Required action
Restate, exactly and without pictures, the lines from the start of the listing below through the line holding "available, involving the".

Input records
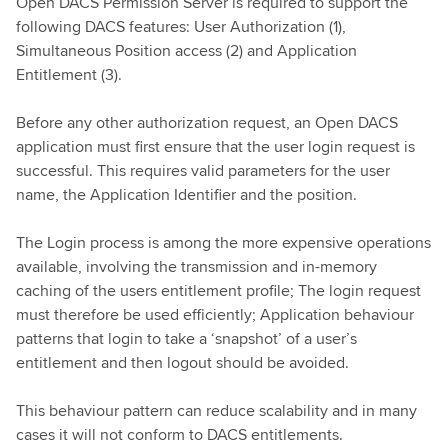
Open DACS Permission Server is required to support the
following DACS features: User Authorization (1),
Simultaneous Position access (2) and Application
Entitlement (3).
Before any other authorization request, an Open DACS
application must first ensure that the user login request is
successful. This requires valid parameters for the user
name, the Application Identifier and the position.
The Login process is among the more expensive operations
available, involving the transmission and in-memory
caching of the users entitlement profile; The login request
must therefore be used efficiently; Application behaviour
patterns that login to take a ‘snapshot’ of a user’s
entitlement and then logout should be avoided.
This behaviour pattern can reduce scalability and in many
cases it will not conform to DACS entitlements.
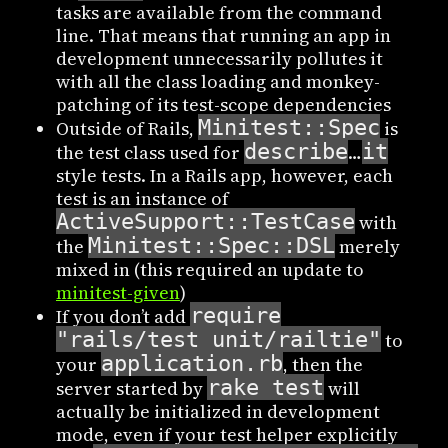
tasks are available from the command
line. That means that running an app in
development unnecessarily pollutes it
with all the class loading and monkey-
patching of its test-scope dependencies
Minitest::Spec
Outside of Rails,
is
describe
it
the test class used for
…
style tests. In a Rails app, however, each
test is an instance of
ActiveSupport::TestCase
with
Minitest::Spec::DSL
the
merely
mixed in (this required an update to
minitest-given
)
require
If you don’t add
"rails/test_unit/railtie"
to
application.rb
your
, then the
rake test
server started by
will
actually be initialized in development
mode, even if your test helper explicitly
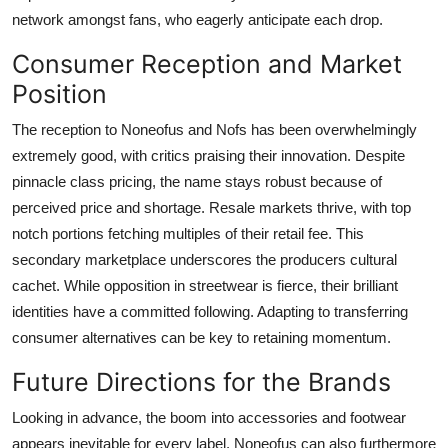
network amongst fans, who eagerly anticipate each drop.
Consumer Reception and Market
Position
The reception to Noneofus and Nofs has been overwhelmingly
extremely good, with critics praising their innovation. Despite
pinnacle class pricing, the name stays robust because of
perceived price and shortage. Resale markets thrive, with top
notch portions fetching multiples of their retail fee. This
secondary marketplace underscores the producers cultural
cachet. While opposition in streetwear is fierce, their brilliant
identities have a committed following. Adapting to transferring
consumer alternatives can be key to retaining momentum.
Future Directions for the Brands
Looking in advance, the boom into accessories and footwear
appears inevitable for every label. Noneofus can also furthermore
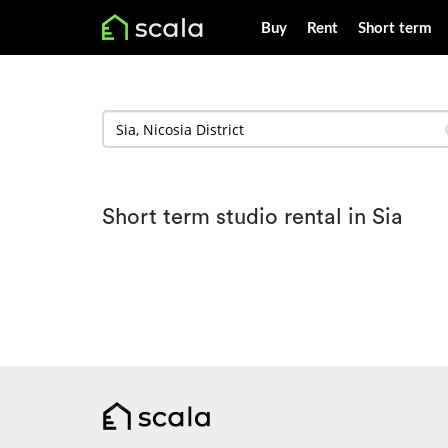
Buy
Rent
Short term
Short term studio rental in Sia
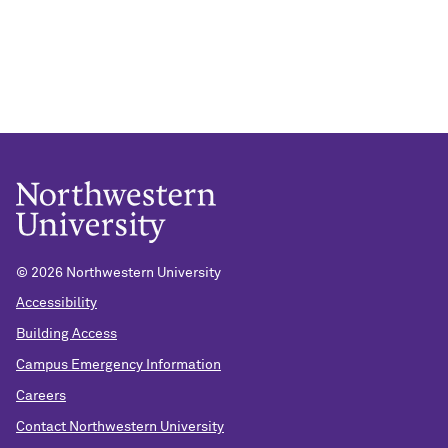
©
2026 Northwestern University
Accessibility
Building Access
Campus Emergency Information
Careers
Contact Northwestern University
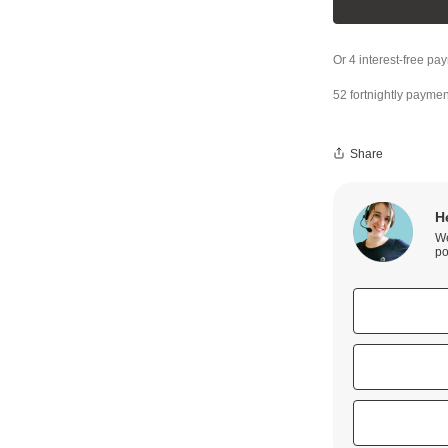
52 fortnightly paymen
Share
H
We
po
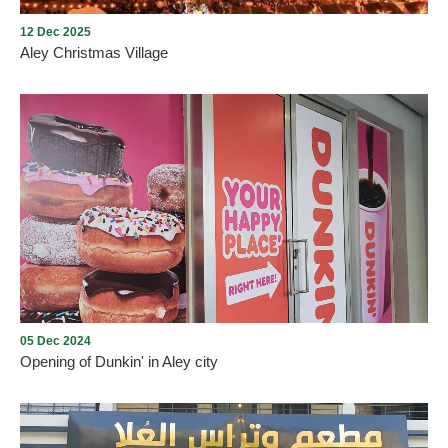
12 Dec 2025
Aley Christmas Village
Aley Christmas Village
05 Dec 2024
Opening of Dunkin' in Aley city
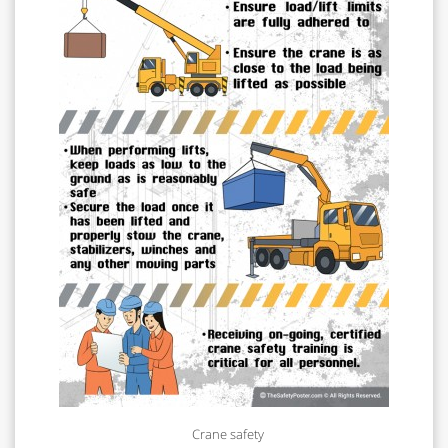
Crane safety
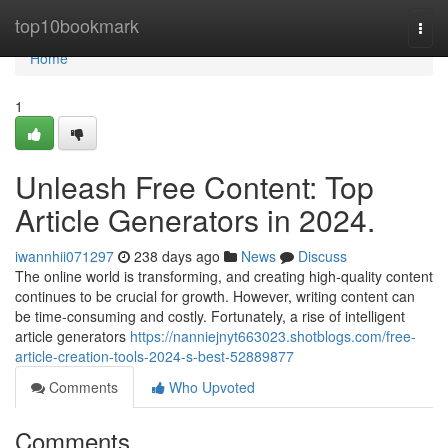
Home
top10bookmark
Togg
navi
Home
1
Unleash Free Content: Top
Article Generators in 2024.
iwannhii071297
238 days ago
News
Discuss
The online world is transforming, and creating high-quality content
continues to be crucial for growth. However, writing content can
be time-consuming and costly. Fortunately, a rise of intelligent
article generators
https://nanniejnyt663023.shotblogs.com/free-
article-creation-tools-2024-s-best-52889877
Comments
Who Upvoted
Comments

Answer to this exercise
Open DACS Permission Server is required to support the
following DACS features: User Authorization (1),
Simultaneous Position access (2) and Application
Entitlement (3).
Before any other authorization request, an Open DACS
application must first ensure that the user login request is
successful. This requires valid parameters for the user
name, the Application Identifier and the position.
The Login process is among the more expensive operations
available, involving the transmission and in-memory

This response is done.